HTTP/3 is HTTP over QUIC. HTTP protocols v2 and onwards use binary headers. QUIC, by design, does 0-RTT handshakes.

> Yes, in theory UDP is faster than TCP but only when you completely abandon integrity

The point of QUIC, is that it enables application/userspace level reconstruction with UDP levels of performance. There’s no integrity being abandoned here: packets are free to arrive out of order, across independent sub-streams, and the protocol machinery puts them back together. QUIC also supports full bidirectional streams, so HTTP/3 also benefits from this directly. QUIC/HTTP3 also supports multiple streams per client with backpressure per substream.

Web-sockets are a pretty limited special case, built on-top of HTTP and TCP. You literally form the http connection and then upgrade it to web-sockets, it’s still TCP underneath.

Tl;Dr: your gripes are legitimate, but they refer to HTTP/1.1 at most, QUIC and HTTP/3 are far more sophisticated and performant protocols.






WebSockets are not built on top of HTTP, though that is how they are commonly implemented.
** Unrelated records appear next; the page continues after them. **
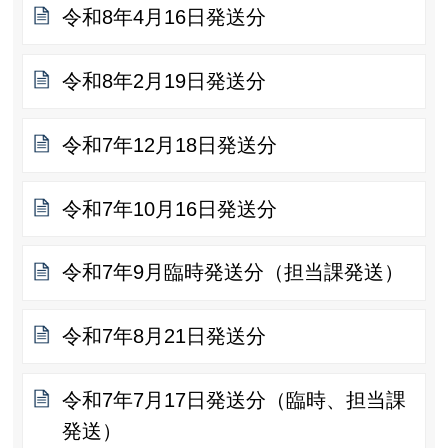
令和8年4月16日発送分
令和8年2月19日発送分
令和7年12月18日発送分
令和7年10月16日発送分
令和7年9月臨時発送分（担当課発送）
令和7年8月21日発送分
令和7年7月17日発送分（臨時、担当課
発送）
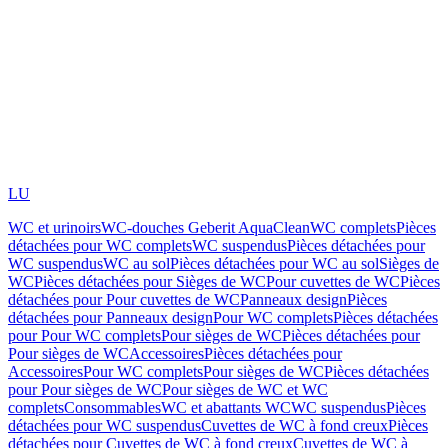
LU
WC et urinoirs
WC-douches Geberit AquaClean
WC complets
Pièces
détachées pour WC complets
WC suspendus
Pièces détachées pour
WC suspendus
WC au sol
Pièces détachées pour WC au sol
Sièges de
WC
Pièces détachées pour Sièges de WC
Pour cuvettes de WC
Pièces
détachées pour Pour cuvettes de WC
Panneaux design
Pièces
détachées pour Panneaux design
Pour WC complets
Pièces détachées
pour Pour WC complets
Pour sièges de WC
Pièces détachées pour
Pour sièges de WC
Accessoires
Pièces détachées pour
Accessoires
Pour WC complets
Pour sièges de WC
Pièces détachées
pour Pour sièges de WC
Pour sièges de WC et WC
complets
Consommables
WC et abattants WC
WC suspendus
Pièces
détachées pour WC suspendus
Cuvettes de WC à fond creux
Pièces
détachées pour Cuvettes de WC à fond creux
Cuvettes de WC à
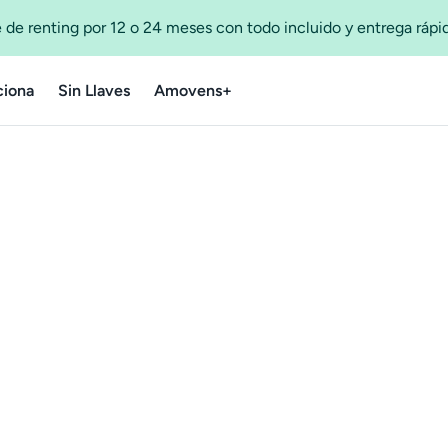
 de renting por 12 o 24 meses con todo incluido y entrega ráp
iona
Sin Llaves
Amovens+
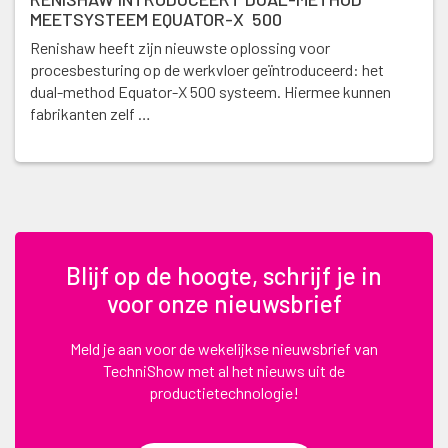
MEETSYSTEEM EQUATOR-X 500
Renishaw heeft zijn nieuwste oplossing voor
procesbesturing op de werkvloer geïntroduceerd: het
dual-method Equator-X 500 systeem. Hiermee kunnen
fabrikanten zelf …
Blijf op de hoogte, schrijf je in
voor onze nieuwsbrief
Meld je aan voor de wekelijkse nieuwsbrief van
TechniShow met al het nieuws uit de
productietechnologie!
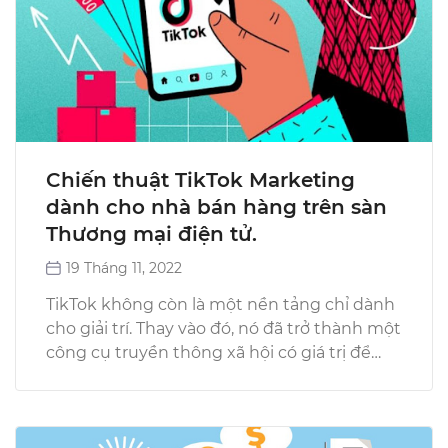
Chiến thuật TikTok Marketing
dành cho nhà bán hàng trên sàn
Thương mại điện tử.
19 Tháng 11, 2022
TikTok không còn là một nền tảng chỉ dành
cho giải trí. Thay vào đó, nó đã trở thành một
công cụ truyền thông xã hội có giá trị để…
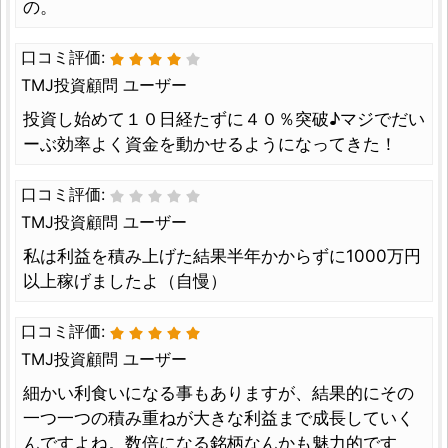
の。
口コミ評価:
TMJ投資顧問 ユーザー
投資し始めて１０日経たずに４０％突破♪マジでだい
ーぶ効率よく資金を動かせるようになってきた！
口コミ評価:
TMJ投資顧問 ユーザー
私は利益を積み上げた結果半年かからずに1000万円
以上稼げましたよ（自慢）
口コミ評価:
TMJ投資顧問 ユーザー
細かい利食いになる事もありますが、結果的にその
一つ一つの積み重ねが大きな利益まで成長していく
んですよね。数倍になる銘柄なんかも魅力的です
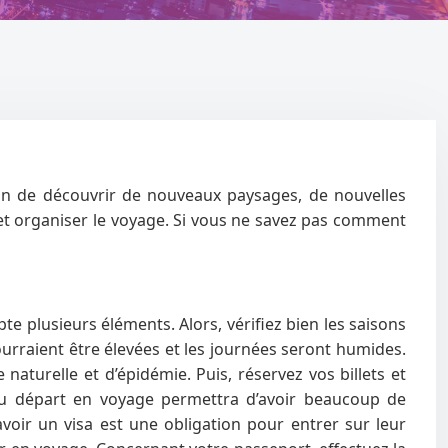
ion de découvrir de nouveaux paysages, de nouvelles
r et organiser le voyage. Si vous ne savez pas comment
e plusieurs éléments. Alors, vérifiez bien les saisons
ourraient être élevées et les journées seront humides.
aturelle et d’épidémie. Puis, réservez vos billets et
du départ en voyage permettra d’avoir beaucoup de
avoir un visa est une obligation pour entrer sur leur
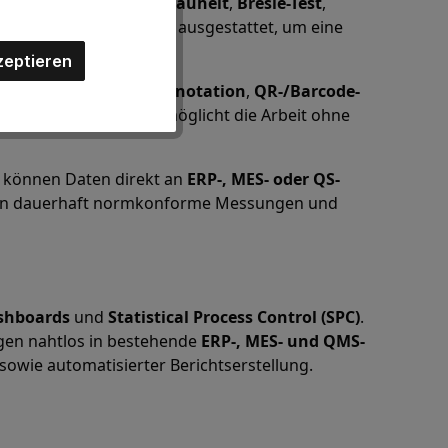
lima/Taupunkt (ΔT)
,
Rauheit
,
Bresle-Test
,
kführbaren Standards ausgestattet, um eine
zeptieren
 Funktionen wie
Foto-Annotation
,
QR-/Barcode-
rter
Offline-Modus
ermöglicht die Arbeit ohne
können Daten direkt an
ERP-, MES- oder QS-
en dauerhaft normkonforme Messungen und
shboards
und
Statistical Process Control (SPC)
.
gen nahtlos in bestehende
ERP-, MES- und QMS-
sowie automatisierter Berichtserstellung.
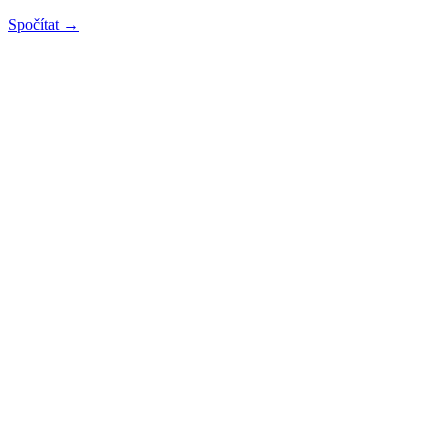
Spočítat →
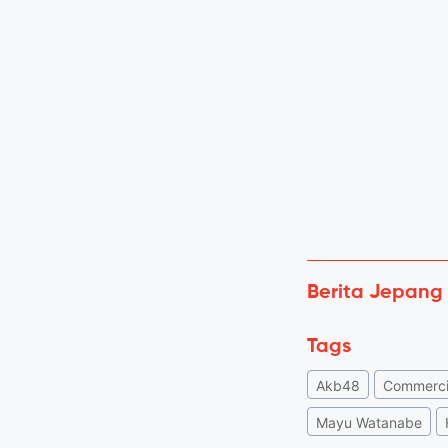
Berita Jepang
Tags
Akb48
Commerci
Mayu Watanabe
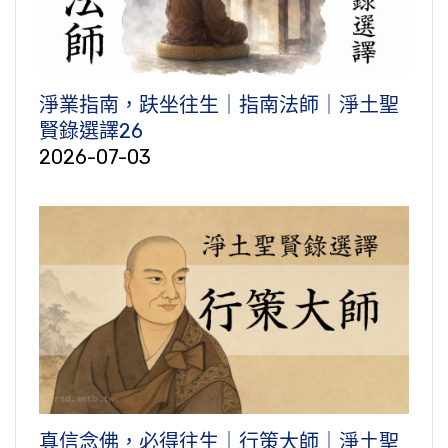
淨業指南，趺坐往生｜指南法師｜淨土聖
賢錄選譯26
2026-07-03
真信念佛，必得往生｜行策大師｜淨土聖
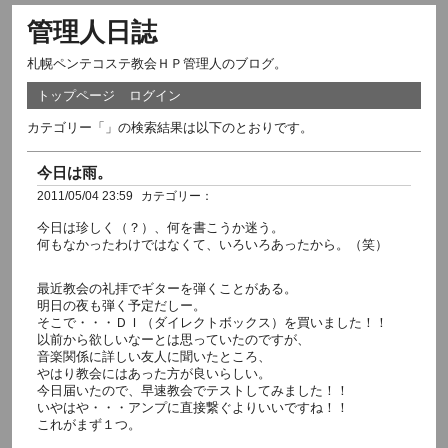
管理人日誌
札幌ペンテコステ教会ＨＰ管理人のブログ。
トップページ
ログイン
カテゴリー「」の検索結果は以下のとおりです。
今日は雨。
2011/05/04 23:59
カテゴリー：
今日は珍しく（？）、何を書こうか迷う。
何もなかったわけではなくて、いろいろあったから。（笑）
最近教会の礼拝でギターを弾くことがある。
明日の夜も弾く予定だしー。
そこで・・・ＤＩ（ダイレクトボックス）を買いました！！
以前から欲しいなーとは思っていたのですが、
音楽関係に詳しい友人に聞いたところ、
やはり教会にはあった方が良いらしい。
今日届いたので、早速教会でテストしてみました！！
いやはや・・・アンプに直接繋ぐよりいいですね！！
これがまず１つ。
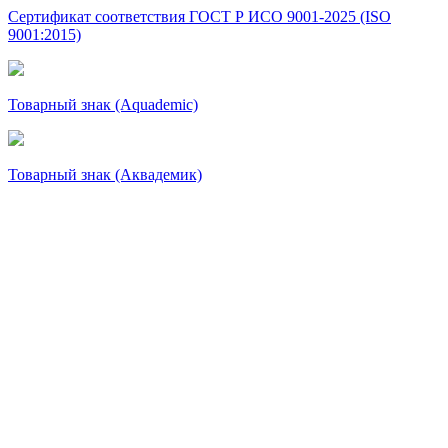
Сертификат соответствия ГОСТ Р ИСО 9001-2025 (ISO
9001:2015)
Товарный знак (Aquademic)
Товарный знак (Аквадемик)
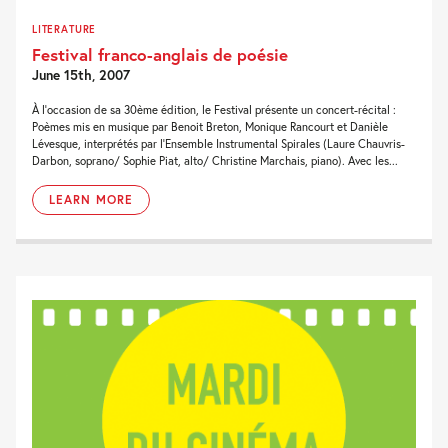
LITERATURE
Festival franco-anglais de poésie
June 15th, 2007
À l’occasion de sa 30ème édition, le Festival présente un concert-récital :
Poèmes mis en musique par Benoit Breton, Monique Rancourt et Danièle
Lévesque, interprétés par l’Ensemble Instrumental Spirales (Laure Chauvris-
Darbon, soprano/ Sophie Piat, alto/ Christine Marchais, piano). Avec les...
LEARN MORE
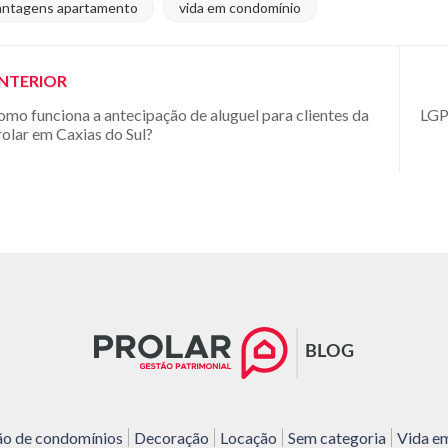
antagens apartamento
vida em condomínio
NTERIOR
omo funciona a antecipação de aluguel para clientes da
LGP
rolar em Caxias do Sul?
ão de condomínios
Decoração
Locação
Sem categoria
Vida e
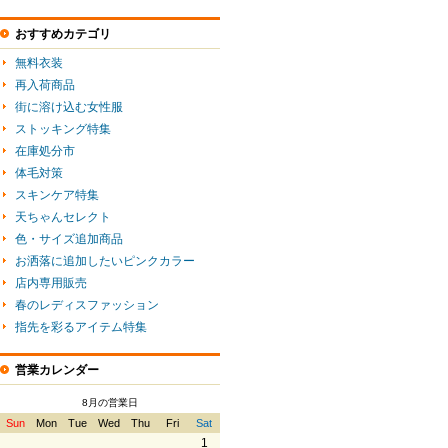
おすすめカテゴリ
無料衣装
再入荷商品
街に溶け込む女性服
ストッキング特集
在庫処分市
体毛対策
スキンケア特集
天ちゃんセレクト
色・サイズ追加商品
お洒落に追加したいピンクカラー
店内専用販売
春のレディスファッション
指先を彩るアイテム特集
営業カレンダー
8月の営業日
Sun
Mon
Tue
Wed
Thu
Fri
Sat
1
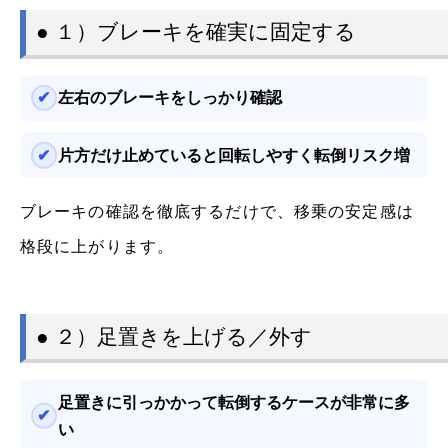
● １）ブレーキを確実に固定する
左右のブレーキをしっかり確認
片方だけ止めていると回転しやすく転倒リスク増
ブレーキの確認を徹底するだけで、移乗の安定感は
格段に上がります。
● ２）足置きを上げる／外す
足置きに引っかかって転倒するケースが非常に多
い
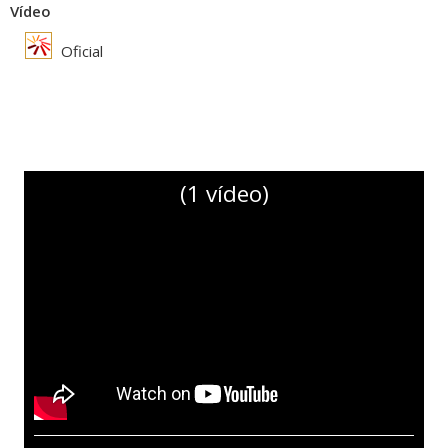
Vídeo
Oficial
(1 vídeo)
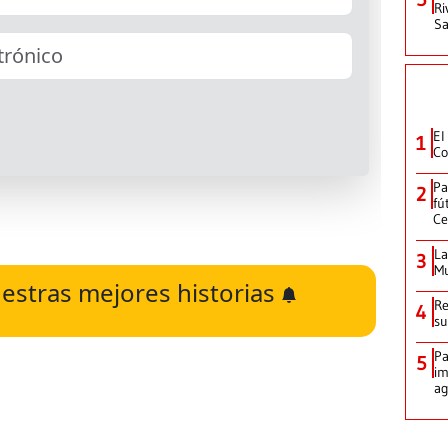
Ri
Sa
El
1
Co
Pa
2
fú
Ce
La
3
Mu
estras mejores historias
Re
4
su
Pa
5
im
ag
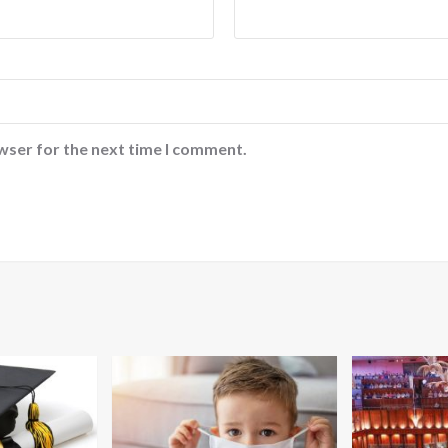
wser for the next time I comment.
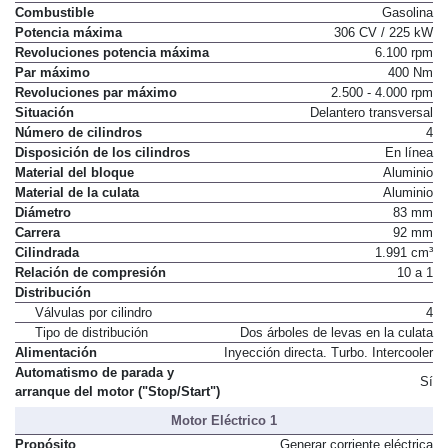
Propósito
Impulsar el vehículo
Combustible
Gasolina
Potencia máxima
306 CV / 225 kW
Revoluciones potencia máxima
6.100 rpm
Par máximo
400 Nm
Revoluciones par máximo
2.500 - 4.000 rpm
Situación
Delantero transversal
Número de cilindros
4
Disposición de los cilindros
En línea
Material del bloque
Aluminio
Material de la culata
Aluminio
Diámetro
83 mm
Carrera
92 mm
Cilindrada
1.991 cm³
Relación de compresión
10 a 1
Distribución
Válvulas por cilindro
4
Tipo de distribución
Dos árboles de levas en la culata
Alimentación
Inyección directa. Turbo. Intercooler
Automatismo de parada y
Sí
arranque del motor ("Stop/Start")
Motor Eléctrico 1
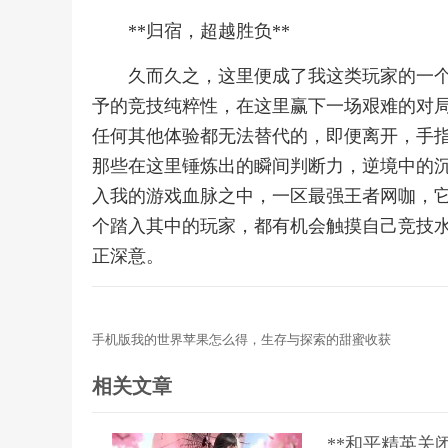
**归宿，超越胜负**
久而久之，这里便成了我这类玩家的一
予的竞技纯粹性，在这里赢下一场艰难的对
任何其他体验都无法替代的，即便离开，手
那些在这里锤炼出的瞬间判断力，逆境中的
入我的游戏血脉之中，一区最强王者网咖，
个踏入其中的玩家，都有机会触摸自己竞技水
正深意。
手机版我的世界苹果怎么得，生存与探索的甜蜜收获
相关文章
**和平精英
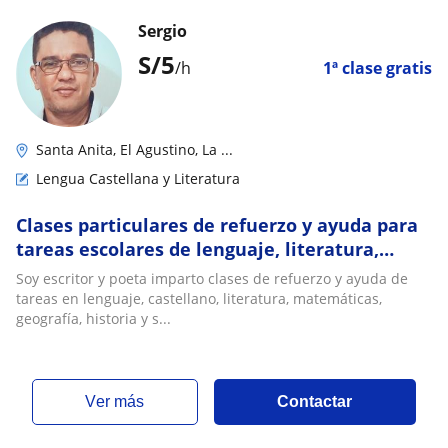
Sergio
S/
5
/h
1ª clase gratis
Santa Anita, El Agustino, La ...
Lengua Castellana y Literatura
Clases particulares de refuerzo y ayuda para
tareas escolares de lenguaje, literatura,
matemáticas, historia, geografía y sociales
Soy escritor y poeta imparto clases de refuerzo y ayuda de
tareas en lenguaje, castellano, literatura, matemáticas,
geografía, historia y s...
ver más
Contactar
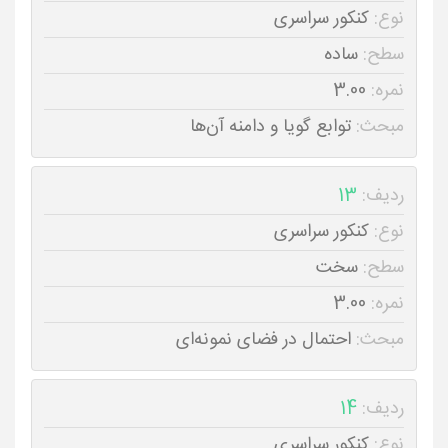
نوع:
کنکور سراسری
سطح:
ساده
نمره:
3.00
مبحث:
توابع گویا و دامنه آن‌ها
ردیف:
13
نوع:
کنکور سراسری
سطح:
سخت
نمره:
3.00
مبحث:
احتمال در فضای نمونه‌ای
ردیف:
14
نوع:
کنکور سراسری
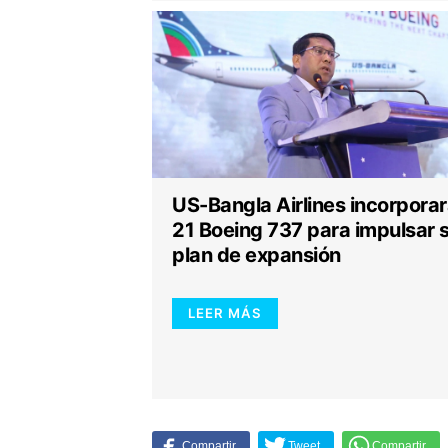
US-Bangla Airlines incorpora
21 Boeing 737 para impulsar 
plan de expansión
LEER MÁS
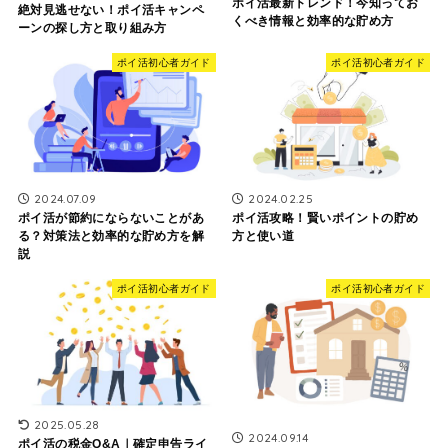
ポイ活最新トレンド！今知ってお
絶対見逃せない！ポイ活キャンペ
くべき情報と効率的な貯め方
ーンの探し方と取り組み方
ポイ活初心者ガイド
ポイ活初心者ガイド
2024.07.09
2024.02.25
ポイ活が節約にならないことがあ
ポイ活攻略！賢いポイントの貯め
る？対策法と効率的な貯め方を解
方と使い道
説
ポイ活初心者ガイド
ポイ活初心者ガイド
2025.05.28
2024.09.14
ポイ活の税金Q&A｜確定申告ライ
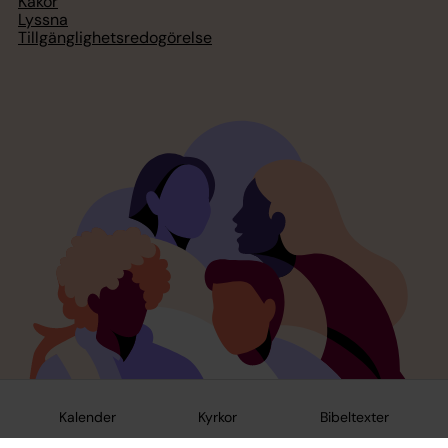
Kakor
Lyssna
Tillgänglighetsredogörelse
Kalender
Kyrkor
Bibeltexter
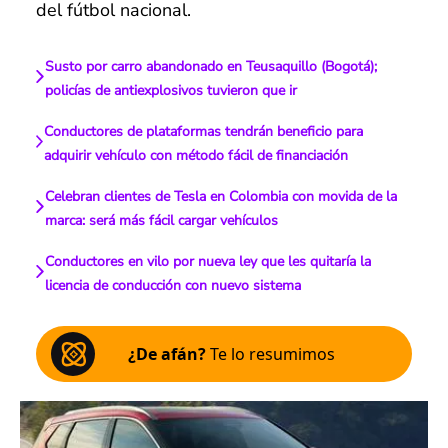
del fútbol nacional.
Susto por carro abandonado en Teusaquillo (Bogotá);
policías de antiexplosivos tuvieron que ir
Conductores de plataformas tendrán beneficio para
adquirir vehículo con método fácil de financiación
Celebran clientes de Tesla en Colombia con movida de la
marca: será más fácil cargar vehículos
Conductores en vilo por nueva ley que les quitaría la
licencia de conducción con nuevo sistema
¿De afán?
Te lo resumimos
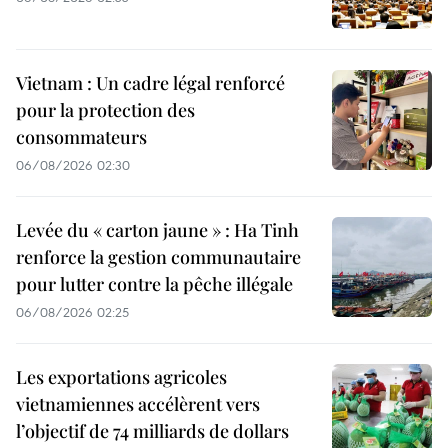
Vietnam : Un cadre légal renforcé
pour la protection des
consommateurs
06/08/2026 02:30
Levée du « carton jaune » : Ha Tinh
renforce la gestion communautaire
pour lutter contre la pêche illégale
06/08/2026 02:25
Les exportations agricoles
vietnamiennes accélèrent vers
l’objectif de 74 milliards de dollars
WebSockets are faster when HTTP is not considered. A careful reading of RFC6455 only mentions the handshake and its response must be a static string resembling a header in style of RFC2616 (HTTP), but a single static string is not HTTP. This is easily provable if you attempt your own implementation of WebSockets.

… I mean, in theory someone could craft some protocol that just starts with speaking Websockets or starts with some other handshake¹, I suppose, but the overwhelming majority of the uses of websockets out there are going to be over HTTP, as that's what a browser speaks, and the client is quite probably a browser.

> A careful reading of RFC6455 only mentions the handshake and its response must be a static string resembling a header in style of RFC2616 (HTTP), but a single static string is not HTTP.

You're going to have to cite the paragraph, then, because that is most definitely not what RFC 6455 says. RFC 6455 says,

> The handshake consists of an HTTP Upgrade request, along with a list of required and optional header fields.

That's not "a single static string". You can't just say "are the first couple of bytes of the connection == SOME_STATIC", as that would not be a conforming implementation. (That would just be a custom protocol with its own custom upgrade-into-Websockets, as mentioned in the first paragraph, but if you're doing that, you might as well just ditch that and just start in Websockets.)

¹(i.e., I grant the RFC's "However, the design does not limit WebSocket to HTTP, and future implementations could use a simpler handshake", but making use of that to me that puts us solidly in "custom protocol" land, as conforming libraries won't interoperate.)